An ATM has a small, finite number of possible operations. At its most complicated, a machine can accept withdrawls, deposits, transfers, give balance information, and dispense stamps.
To accomplish this, ATMs have about eight buttons and a keypad.
Yet, to me, the experience of using an ATM is usually clunky. It’s as if the interface is too simple.
But if an ATM wasn’t so brain-dead easy to use, more users might make mistakes. In most interactions with computers, it’s not a big deal to do something wrong. On the web, you just click the back button. When it comes to our money, we want to avoid even mistakes that don’t matter.
Why aren’t we striving for that kind of clarity in all our interfaces? Probably for the same reason we don’t type using a joy stick to select letters on a virtual keyboard. Sometimes an interface is too simple.

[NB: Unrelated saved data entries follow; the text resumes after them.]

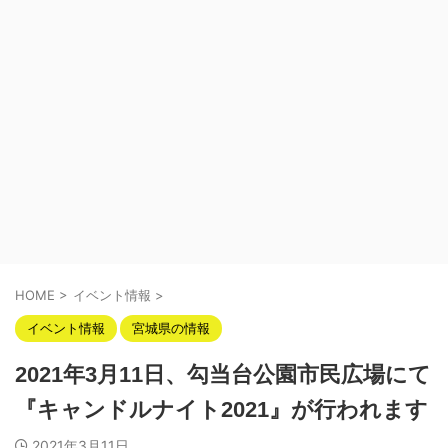
HOME
>
イベント情報
>
イベント情報
宮城県の情報
2021年3月11日、勾当台公園市民広場にて
『キャンドルナイト2021』が行われます
2021年3月11日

Since it is so easy for me to grab forty bucks, it still has me admiring how much an ATM can do with so little. Do I sound split on this? I am. So, I find myself asking two questions:
- What can the Web learn from ATMs?
- What can ATMs learn from the Web?
Mike says
I’ve been harping on ATM’s for a few weeks now on my blog … http://simplenomics.com/dont-you-wish-your-atm-did-this
They could be more intuitive and they could be more functional, but the programmers would have to ASK the users what they need/want …. and I doubt that will ever happen.